Earned Exhaustion Feels Like Happiness, Unearned Feels like Sadness or Anxiety

This is a hard one to fully articulate. But essentially, I think that the mix of chemicals we have in our brain at certain points can be interpreted as totally different emotions.

Recently I’ve learned a lot more about dopamine and serotonin and other neurotransmitters and have come to understand them very differently.

The specific points I want to make here rely on related aspects of the two chemicals. Dopamine pushes you to act to improve your future. In general, it makes you think about the future and act now.

Serotonin, on the other hand, makes you think about the present. In general, it is produced as a reward for doing things well.
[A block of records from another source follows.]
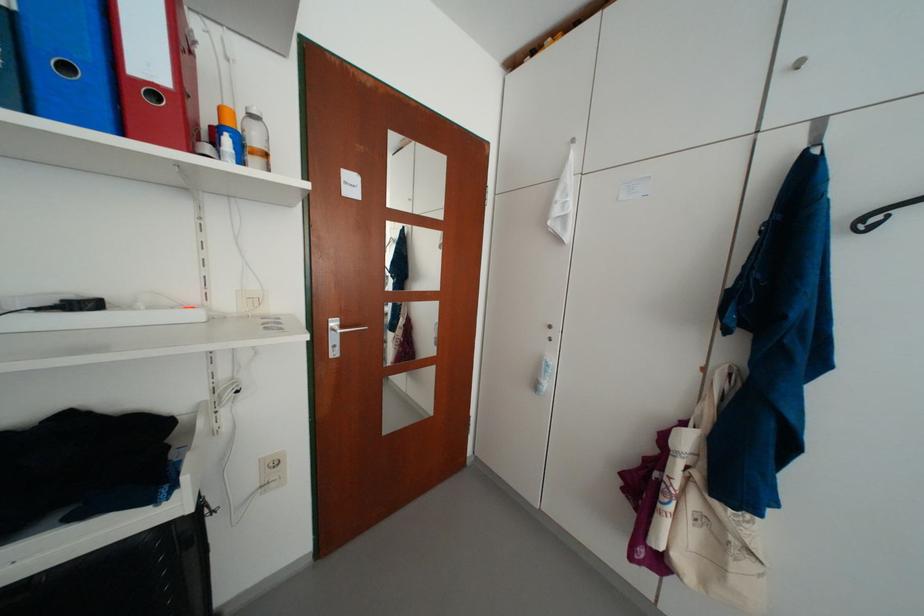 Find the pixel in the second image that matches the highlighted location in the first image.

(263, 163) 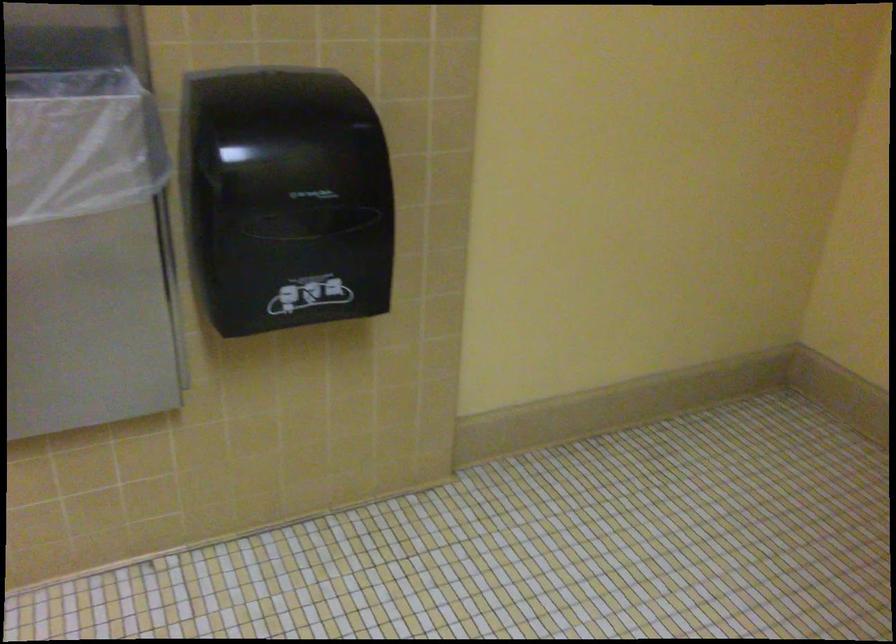 Question: How did the camera likely rotate?

Choices:
 (A) Left
 (B) Right
 (C) Up
 (D) Down

Answer: (A)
If I’m super productive all day and I get a ton done, I might be exhausted at the end of the day. But I generally feel contentment, or even happiness.

The dopamine is gone and I no longer feel like doing anything that requires effort. But since I was productive all day, I am content.
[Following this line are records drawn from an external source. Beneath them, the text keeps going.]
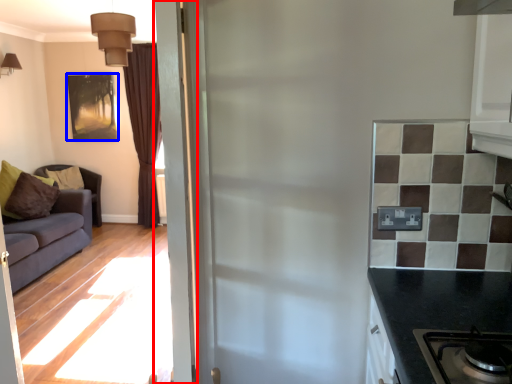 Question: Which object is closer to the camera taking this photo, door (highlighted by a red box) or picture frame (highlighted by a blue box)?

Choices:
 (A) door
 (B) picture frame

Answer: (A) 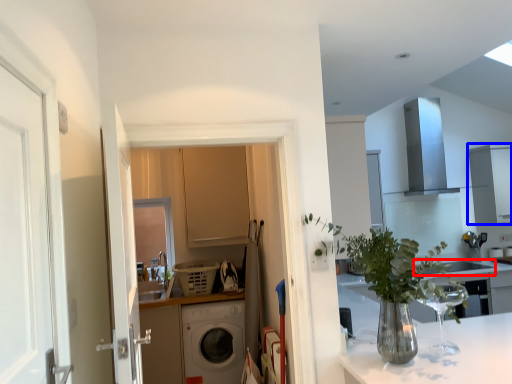 Question: Among these objects, which one is farthest to the camera, sink (highlighted by a red box) or cabinetry (highlighted by a blue box)?

Choices:
 (A) sink
 (B) cabinetry

Answer: (B) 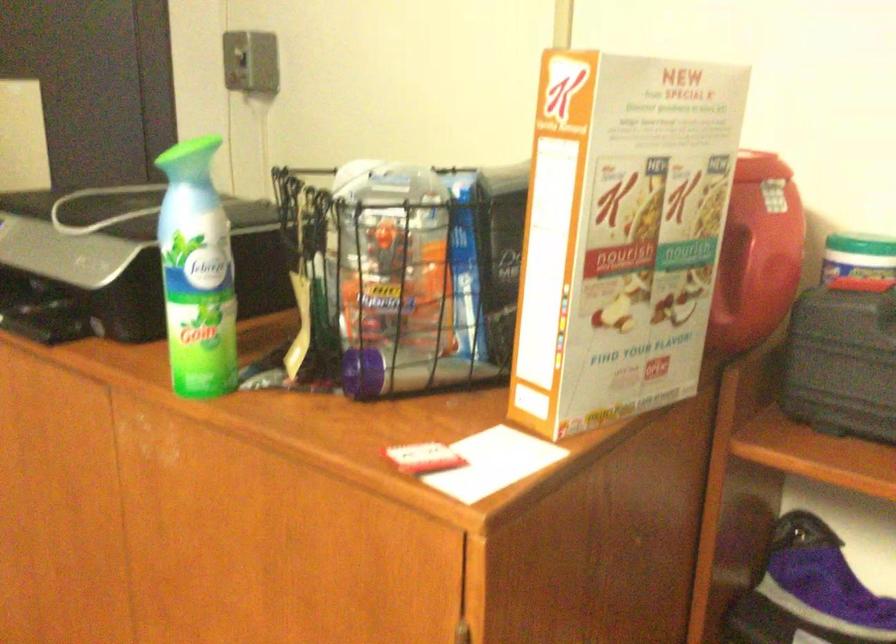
I might also be exhausted at the end of an unproductive day, however. And the feeling of having no energy to do anything while also having not gotten anything done all day is one that I generally interpret as sadness or anxiety.

So what is the difference between the two?

I think either way, you’re out of your dopamine. You don’t have the “energy” to get things done.

It’s possible that after a successful day, you receive more serotonin, and that’s what makes you content.

I would argue, though, that it’s possible the mix of neurotransmitters in your brain is exactly the same. That the only difference in terms of how you feel is simply due to differences in how you interpret how you are feeling.

They say that tons of emotions are just different interpretations of the same things. Nervousness and excitement, for example, are physiologically almost identical.

Are happiness and sadness really so different?

I think both are typically associated with a lack of energy. We think of happy people as having energy and being productive, which is likely true, but I suspect that while they are being productive, they would not describe their top emotion as “happy”.

Happiness is typically felt when you are at rest.

As is sadness. Which might explain people that seem like they are happy and positive and productive, but then describe feeling incredible sadness when they finish their day or when they are alone and resting.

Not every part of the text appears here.